義理の兄(70歳)の急性白血病が分かったのは8月。余命一か月といわれ入院して抗がん剤治療を受けることに。白血病に抗がん剤は非常に有効である。しかし強烈な副作用が出るらしい。入院して一か月後、第一クールが終わって90%のガンは縮小し退院した。普通ならば抗がん剤治療を続ければ完治する可能性が高い。でも彼はそれ以上の抗がん剤治療を拒否した。きっと抗がん剤の副作用がすごかったのだろう。
日本の医療は患者のことを第一に考えていないという意見がある。医者は簡単に抗がん剤を患者に使うが、自分には使わないと聞いたことがある。医者はがんを治すことばかりに集中し患者の苦しみを顧みない。この副作用は相当苦しいらしい。70年生きてきてこれ以上生きることと苦しみとを天秤にかけて治療を拒んだのかもしれない。今の時代、長く生きるのも苦しみなのかもしれない。

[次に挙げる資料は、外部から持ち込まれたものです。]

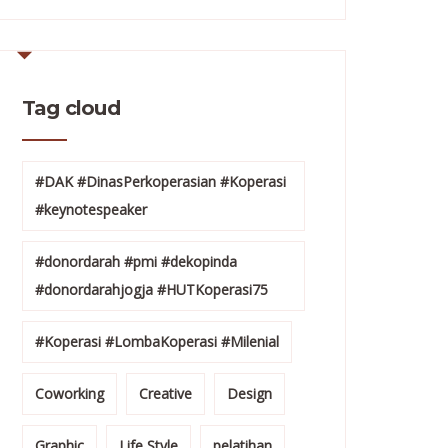
Tag cloud
#DAK #DinasPerkoperasian #Koperasi
#keynotespeaker
#donordarah #pmi #dekopinda
#donordarahjogja #HUTKoperasi75
#Koperasi #LombaKoperasi #Milenial
Coworking
Creative
Design
Graphic
Life Style
pelatihan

私が骨盤内の腫瘍の精密検査で大学病院のがんセンターに行った時も退職したような人たちが精密検査で訪れていた。私は一人で行ったのだが、ほとんどは夫婦で来ていた。夫婦にとっても重大なことなのだろう。私は良性ということで事なきを得たが、二人に一人ががんになる時代、夫婦にとっても大きな問題なのだ。
義理の姉夫婦は告知されたとき相当ショックだったようだ。それ以来ずいぶん落ち込んでいたらしい。私の妻もかなり悩んでいるのを見てずいぶん密なものだと感じた。そういえば若いころから「情がない」といわれていた。これは育ちの違いというものではなく人生観の違いによるものだ。私は人生の選択は単純に考えて自分でしてきた。義理の姉夫婦は長らく犬を飼っていて死んだとき、もう犬は飼わないといった。私にはそれが理解できなかった。犬が好きならまた飼えばいい。人も動物もいつか死ぬ。それは変えられない運命だ。それを若い時から受け入れて生きないといけない。
さて昨今のコロナの影響で会うこともかなわず義理の兄は昨日亡くなったのだが、私が白血病ならばキムリアという薬を使う。最新治療薬だが3300万円と高い。保険適用なので5万円くらいで済むのだが、いったん窓口で1000万円くらいを支払う必要がある。この薬は副作用が少ない。なぜ医者は提案しないのだろうか?副作用に苦しむ患者を救うのも医者の役目である。
しかしながら最後の判断は自分ですればいい。それを尊重しよう。生まれてくるのは選べないが、死は選ぶことができる。70歳が短いか長いかは時間ではなくやったことの数で決まる。私はまだまだやることがある。健康でいなければと思う、そして病気になったらしっかり治療しようと考えている。